It is for the most part a three-laned motorway although there are a few stretches which are two-laned and a few (seemingly
shorter) stretches which are four-laned. It is thought to be Europe's busiest motorway:
an estimated 200,000 vehicles a day make use of it, up from 100,000 a day in 1987.
The M25 is not circular since to the east of London for the toll crossing of the
Thames between Thurrock and Dartford is renumbered the A282. The Dartford Crossing, which consists of two tunnels and a bridge, is also named Canterbury Way.
Also, at junction 5 near Sevenoaks, to continue around the M25 requires the
driver to take an off-ramp as the M25 along the south of London continues east (without a way off) as the M26 and on to the M20. From
the north the road straight on becomes the A21 towards the south coast.
The M25's name inspired the name of the electronica duo, Orbital although a pre-cursor of the M25 was the North Orbital
road.
The idea of an orbital road around London was first proposed early in the 20th century, through the Lutyens and Bressey plans
of 1937 to the Abercrombie Plan of 1945 which proposed a series of
five individual roads around the capital.
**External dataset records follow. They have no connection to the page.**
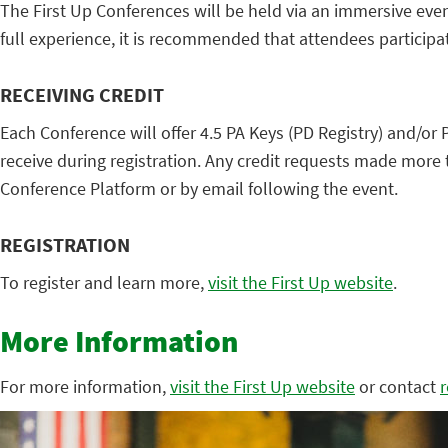
The First Up Conferences will be held via an immersive eve
full experience, it is recommended that attendees participa
RECEIVING CREDIT
Each Conference will offer 4.5 PA Keys (PD Registry) and/or P
receive during registration. Any credit requests made more 
Conference Platform or by email following the event.
REGISTRATION
To register and learn more,
visit the First Up website
.
More Information
For more information,
visit the First Up website
or contact
r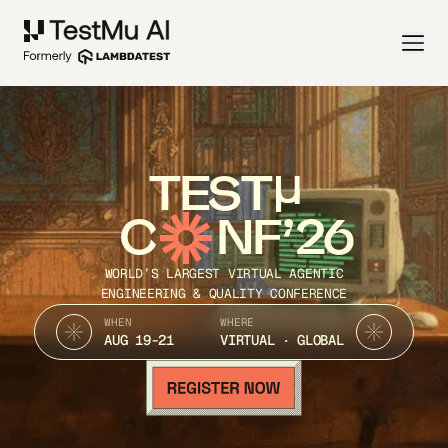
TEST
C
NF’26
WORLD’S LARGEST VIRTUAL AGENTIC
ENGINEERING & QUALITY CONFERENCE
WHEN
WHERE
AUG 19-21
VIRTUAL · GLOBAL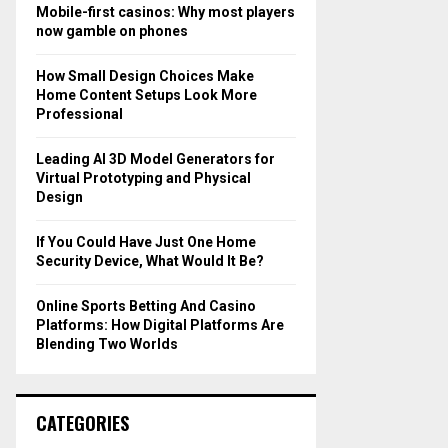
o
Mobile-first casinos: Why most players
r
R
now gamble on phones
:
C
How Small Design Choices Make
Home Content Setups Look More
H
Professional
Leading AI 3D Model Generators for
Virtual Prototyping and Physical
Design
If You Could Have Just One Home
Security Device, What Would It Be?
Online Sports Betting And Casino
Platforms: How Digital Platforms Are
Blending Two Worlds
CATEGORIES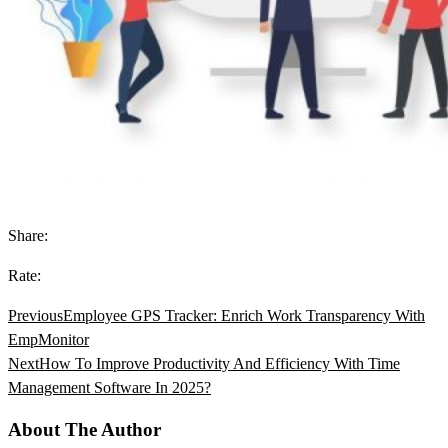
Share:
Rate:
Previous
Employee GPS Tracker: Enrich Work Transparency With
EmpMonitor
Next
How To Improve Productivity And Efficiency With Time
Management Software In 2025?
About The Author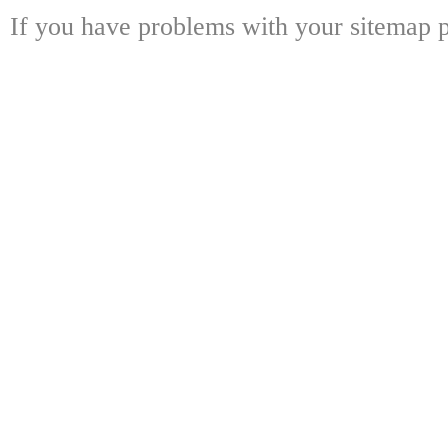
If you have problems with your sitemap p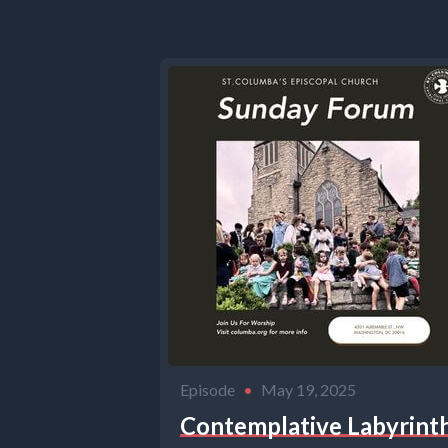
Episode
•
May 19, 2025
Contemplative Labyrint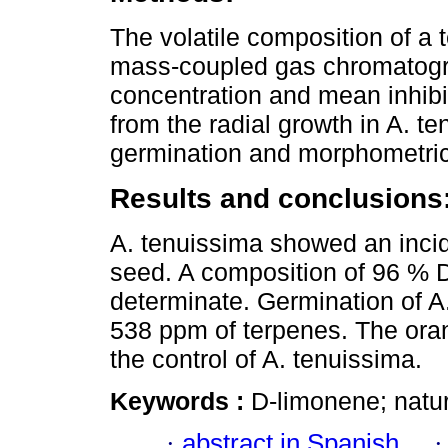
The volatile composition of a 
mass-coupled gas chromatogr
concentration and mean inhibi
from the radial growth in A. te
germination and morphometri
Results and conclusions
A. tenuissima showed an incid
seed. A composition of 96 % 
determinate. Germination of A
538 ppm of terpenes. The oran
the control of A. tenuissima.
Keywords :
D-limonene; natur
·
abstract in Spanish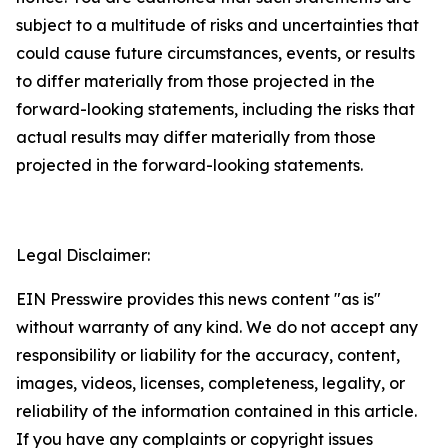
subject to a multitude of risks and uncertainties that
could cause future circumstances, events, or results
to differ materially from those projected in the
forward-looking statements, including the risks that
actual results may differ materially from those
projected in the forward-looking statements.
Legal Disclaimer:
EIN Presswire provides this news content "as is"
without warranty of any kind. We do not accept any
responsibility or liability for the accuracy, content,
images, videos, licenses, completeness, legality, or
reliability of the information contained in this article.
If you have any complaints or copyright issues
Over time successive governments reduced this grandiose scheme to the Greater London
Development Plan - a combination of two rings into one, the M25, and a smaller inner ring, initially hoped to become the M15, but
currently still the A406.
The stretch of M25 between junctions 24 and 25 (Potters Bar to Waltham Cross)
The entire orbital was constructed in a number of stages from around 1975 up until 1985. The sections were not constructed
contiguously but in small sections, such as Dartford to Swanley (Junction 1 to Junction 3) or Potters Bar to Waltham Cross (J24 to J25), and later joined. Each section was presented to planning authorities in its own
right and was individually justified; there were almost forty public inquiries relating to sections of the route. Maps at this
time depicting the short sections named the route as the M16 but this changed prior to completion.
The M25 was officially opened in October, 1986 with a ceremony by Margaret Thatcher opening the section between Junctions 22 and 23 (London Colney and South Mimms).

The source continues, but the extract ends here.